General Information

me
Student: Thomas Chen
Mentor: Ruobin Gong
School: University of California, Berkeley
E-mail: tochen920@berkeley.edu
Project: Data Privacy and Applied Social Science Research

Project Description

We live in a digital world in which everyone produces an explosive amount of personal data. When these data translate into open-source databases accessible for research, they can be an invaluable resource in advancing science, fostering public knowledge, and improving research reproducibility. The richer, more accurate, and more detailed the data are, the more informative they can be for the scientific purpose. At the same time, the custodian of these data have more responsibility in ensuring the confidentiality of the individual data contributors. Recent developments in the literature of formal privacy, notably differential privacy, presents a promising, mathematically rigorous framework to conceptualize data privacy protection.
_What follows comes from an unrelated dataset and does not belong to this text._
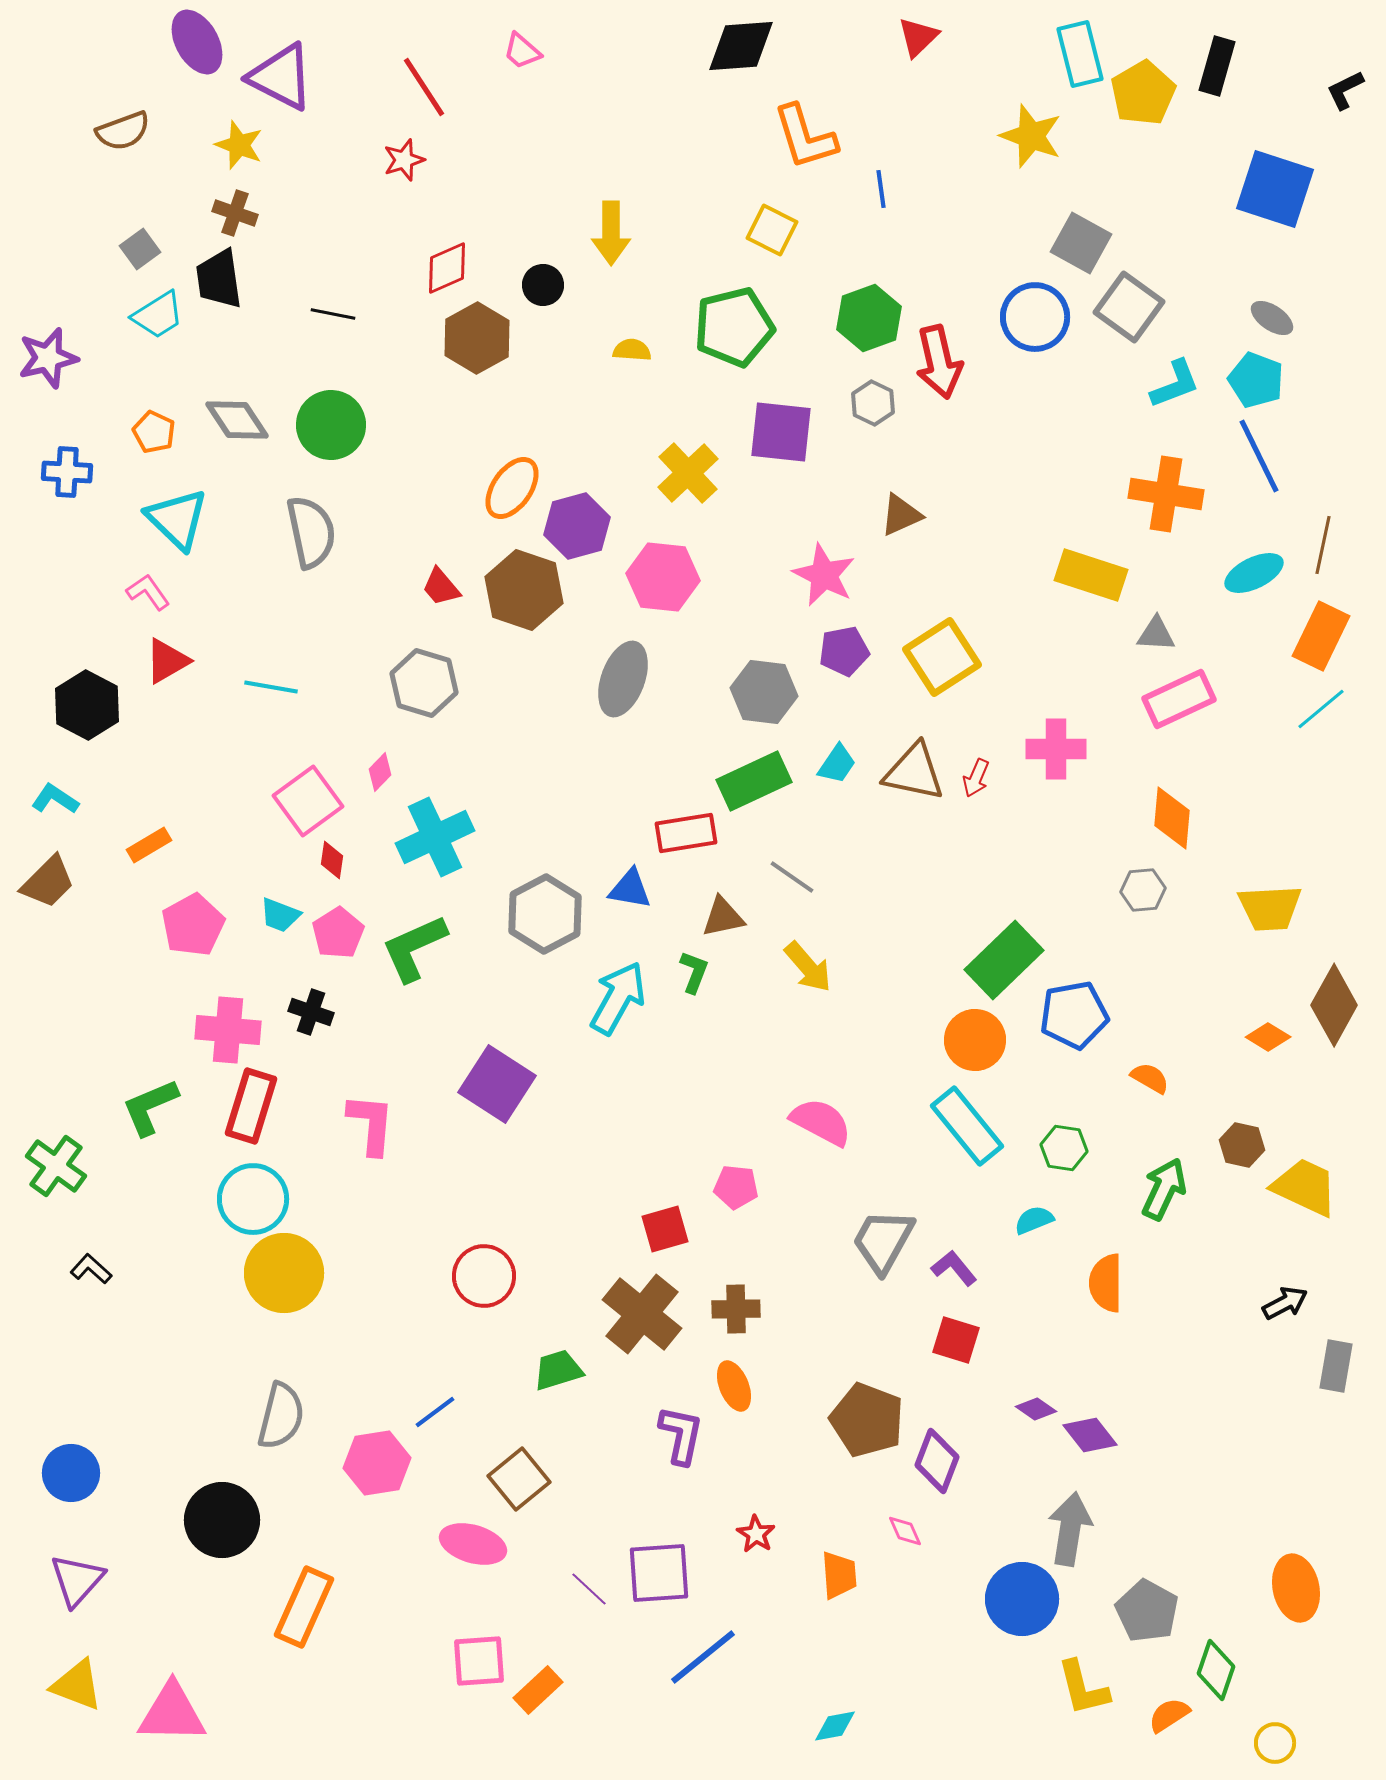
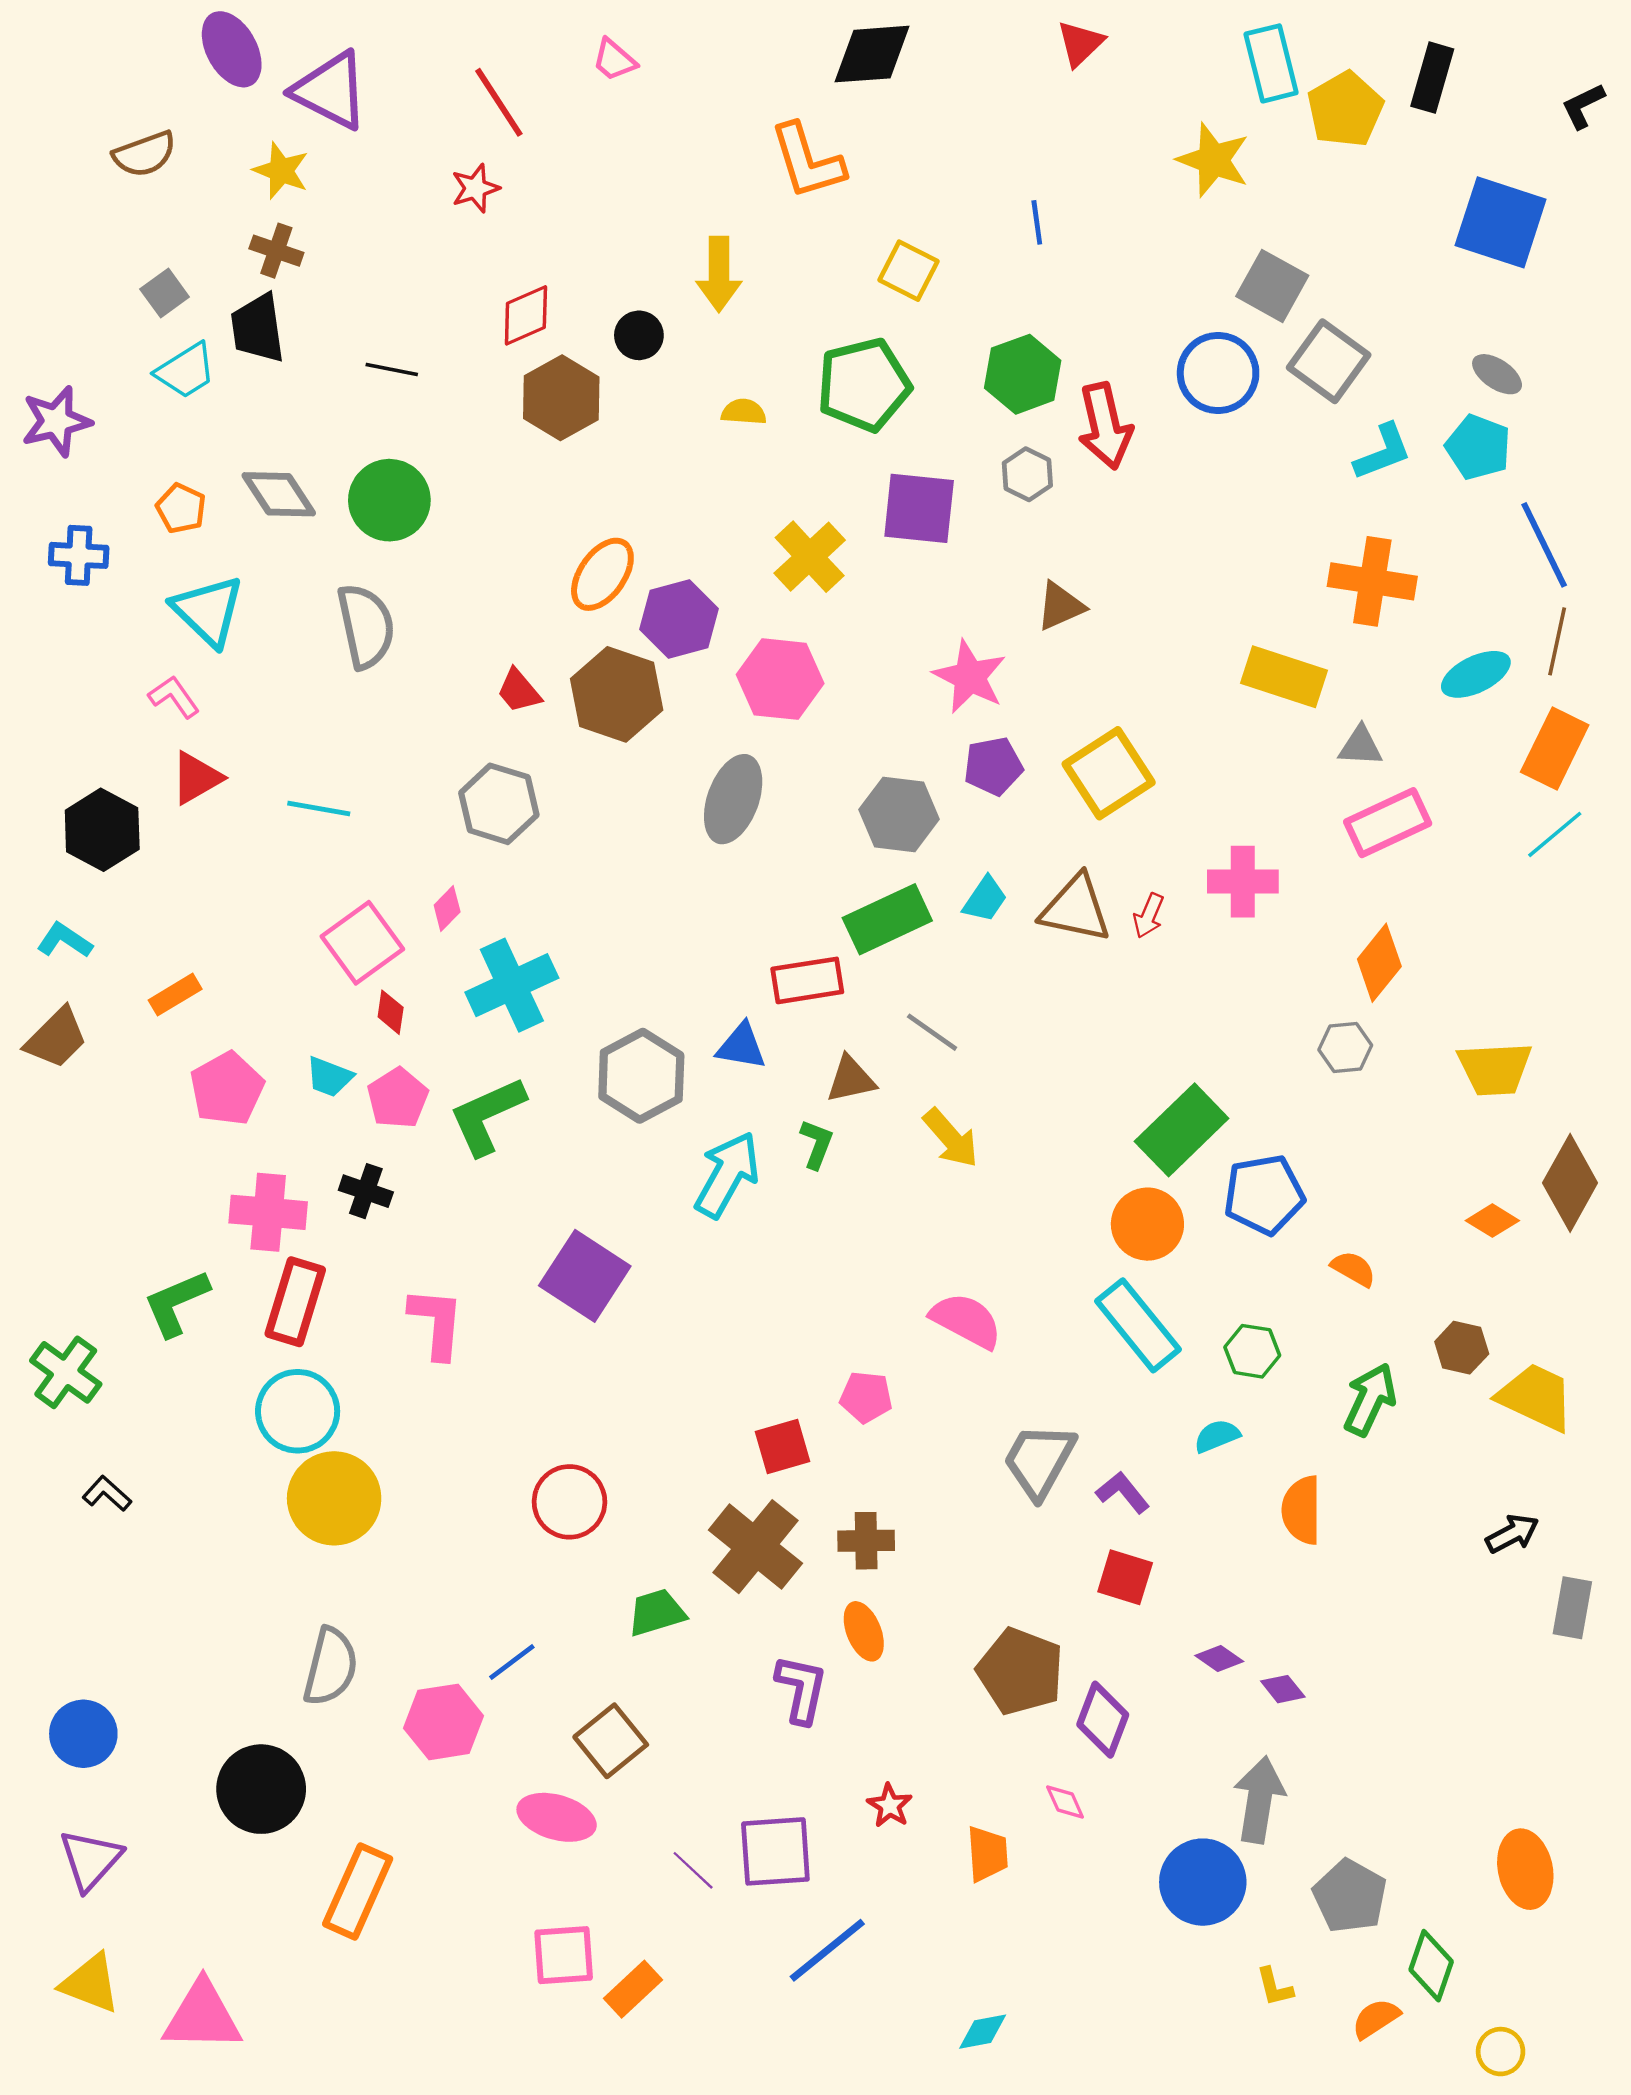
orange L-shape: (805, 137) -> (807, 161), moved
blue line: (1259, 456) -> (1544, 545), moved
orange diamond: (1172, 818) -> (1379, 963), turned 34
purple diamond: (1090, 1435) -> (1283, 1689), size x0.7
yellow L-shape: (1083, 1688) -> (1275, 1987), size x0.6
The challenge is how to strike the right balance between effective privacy protection and the usability of the data for research purposes.

This project evaluates the potential of modern privacy methods for the various data-driven disciplines, with a focus on the quantitative social sciences including (but not limited to) the behavioral sciences, political science, sociology, and economics. The project asks the following questions: what is the current state and mindset of data privacy protection in the subject matter discipline? For benchmark data products (including important surveys and official databases) what are the current protocols of confidentiality protection, and what are the viable methods and standards moving forward in light of new developments in formal privacy? In what ways can new data privacy standards help promote data sharing, transparency, and open science? How can existing data analysis methods for privacy-protected data apply to concrete use cases?


Weekly Log

Week 1:

This week, I read 2 papers focusing on the current differential privacy methods on synthetic data. We have decided to focus on 2 methods, PrivBayes and DPSyn that seem promising for the PSID dataset, which is what we are focusing on. Additionally, I familarized myself with the PSID dataset and decided to find papers that would be useful to start with implementing one of the differential privacy methods above.


Week 2:

I was able to implement PrivBayes, a method that was described in the differential privacy papers last week. The basic implementation has a lot of moving parts that we are looking more into. I decided to start with some data analysis on the specific PSID dataset I chose to see what we can do to improve the methods.


Week 3:

We explored more data synthesis techniques this week as well as delving deeper into the PrivBayes paper. We were able to figure out a lot of the hyperparameters that we needed to tune for the the data synthesis and preformed experiments to see which combination performed the best in the analysis.


Week 4:

We were able to implement PrivBayes analysis on one of the PSID Studies focusing on intergenerational transfer of wealth and time. Unfortunately, it seemed that the Synthetic data still did not perform well compared to the original data on the analyses in the study. We are looking into ways to improve the similarity by considering data inputation in order to get better results.